Search Menu Globe Arrow Right Close
CS-Blog
Cedars-Sinai Blog

The Long Path to Bone Marrow Transplantation

Cedars-Sinai bone marrow transplant patient Cathy Griffin.

Not much can intimidate Cathy Griffin. Her job is to interview celebrities—the kind who might leave the average person starstruck are just the people she talks to at work.

She's quick with a question and a follow-up question, and perhaps a few more follow-up questions after that.

When she was diagnosed with leukemia in 2018, she leaned into many of these same reporting skills to get her through it. Those skills alone weren't enough.

"Really ask questions, trust your doctors and nurses, but realize they're human, too," says Cathy, 62, remembering her long journey to a cancer-free life. "I can't say relax because I didn't relax much. Ask for help. Learn as much as you can and have faith."


"Really ask questions, trust your doctors and nurses, but realize they're human, too. I can't say relax because I didn't relax much. Ask for help. Learn as much as you can and have faith."


Cathy hadn't been admitted to a hospital in 20 years, but she started feeling fatigue and shortness of breath. She initially blamed her symptoms on the heat, but she realized her condition was more serious when she couldn't get more than a couple steps into her walks with her Maltese dog, Marcel.

She went to see her doctor, who ordered chest X-rays, but by the very next day, even talking on the phone was too difficult.

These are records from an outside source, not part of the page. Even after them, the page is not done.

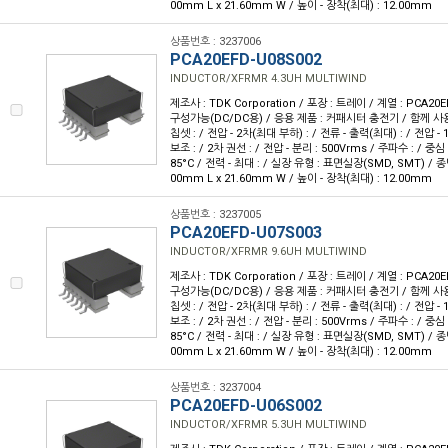
00mm L x 21.60mm W / 높이 - 장착(최대) : 12.00mm
상품번호 : 3237006
PCA20EFD-U08S002
INDUCTOR/XFRMR 4.3UH MULTIWIND
제조사 : TDK Corporation / 포장 : 트레이 / 계열 : PCA20E
구성가능(DC/DC용) / 응용 제품 : 커패시터 충전기 / 함께 사용
칩셋 : / 전압 - 2차(최대 부하) : / 전류 - 출력(최대) : / 전압 - 1
보조 : / 2차 권선 : / 전압 - 분리 : 500Vrms / 주파수 : / 중심 
85°C / 전력 - 최대 : / 실장 유형 : 표면실장(SMD, SMT) / 종
00mm L x 21.60mm W / 높이 - 장착(최대) : 12.00mm
상품번호 : 3237005
PCA20EFD-U07S003
INDUCTOR/XFRMR 9.6UH MULTIWIND
제조사 : TDK Corporation / 포장 : 트레이 / 계열 : PCA20E
구성가능(DC/DC용) / 응용 제품 : 커패시터 충전기 / 함께 사용
칩셋 : / 전압 - 2차(최대 부하) : / 전류 - 출력(최대) : / 전압 - 1
보조 : / 2차 권선 : / 전압 - 분리 : 500Vrms / 주파수 : / 중심 
85°C / 전력 - 최대 : / 실장 유형 : 표면실장(SMD, SMT) / 종
00mm L x 21.60mm W / 높이 - 장착(최대) : 12.00mm
상품번호 : 3237004
PCA20EFD-U06S002
INDUCTOR/XFRMR 5.3UH MULTIWIND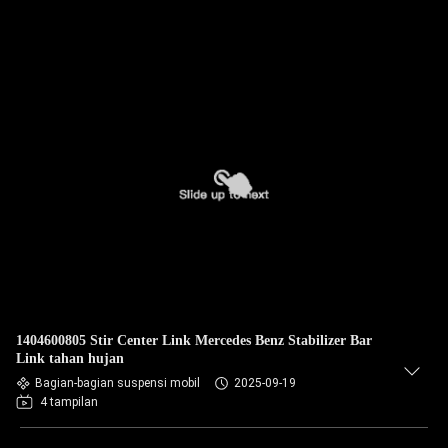
1404600805 Stir Center Link Mercedes Benz Stabilizer Bar
Link tahan hujan
Bagian-bagian suspensi mobil
2025-09-19
4 tampilan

"I looked at my dog and said, 'I'm going to the ER at Cedars-Sinai to see if they can figure out what this is,'" she says.

She was promptly admitted into the ICU, where she was treated for fluid on her heart and lungs.

She was ultimately diagnosed with leukemia that required immediate treatment.

"If I didn't get chemo immediately, I would only have four months to live," she says. "Four months!"

Cathy found a good friend to care for Marcel and prepared for treatment.



A strong community of support

Cathy's treatment required her to receive chemotherapy infusions as an inpatient. She rallied support, chatting with a small group of friends on a video chat. She bonded with a nurse who shared her faith and prayed with her over one of her first bags of chemotherapy treatment.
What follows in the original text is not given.